Instructions to follow: In the records below, find the line containing "15 March, 2023", then print it and every following line exactly, through the last, without pictures.

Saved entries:
——————

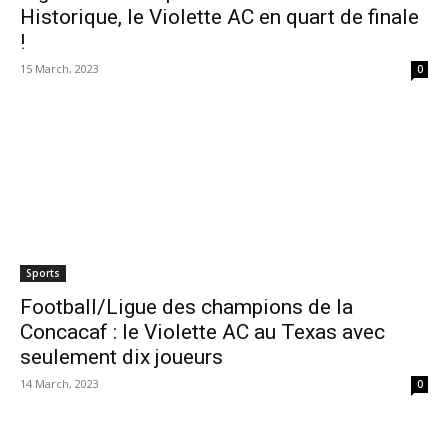
Historique, le Violette AC en quart de finale
!
15 March, 2023
0
Sports
Football/Ligue des champions de la
Concacaf : le Violette AC au Texas avec
seulement dix joueurs
14 March, 2023
0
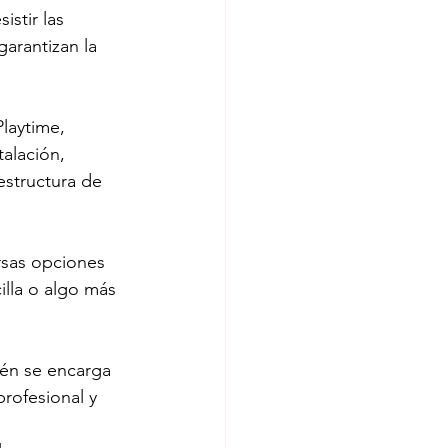
stir las 
arantizan la 
laytime, 
alación, 
structura de 
rsas opciones 
lla o algo más 
ién se encarga 
rofesional y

——————

Answer box:
15 March, 2023
0
Sports
Football/Ligue des champions de la
Concacaf : le Violette AC au Texas avec
seulement dix joueurs
14 March, 2023
0
stir las 
arantizan la 
laytime, 
alación, 
structura de 
rsas opciones 
lla o algo más 
ién se encarga 
rofesional y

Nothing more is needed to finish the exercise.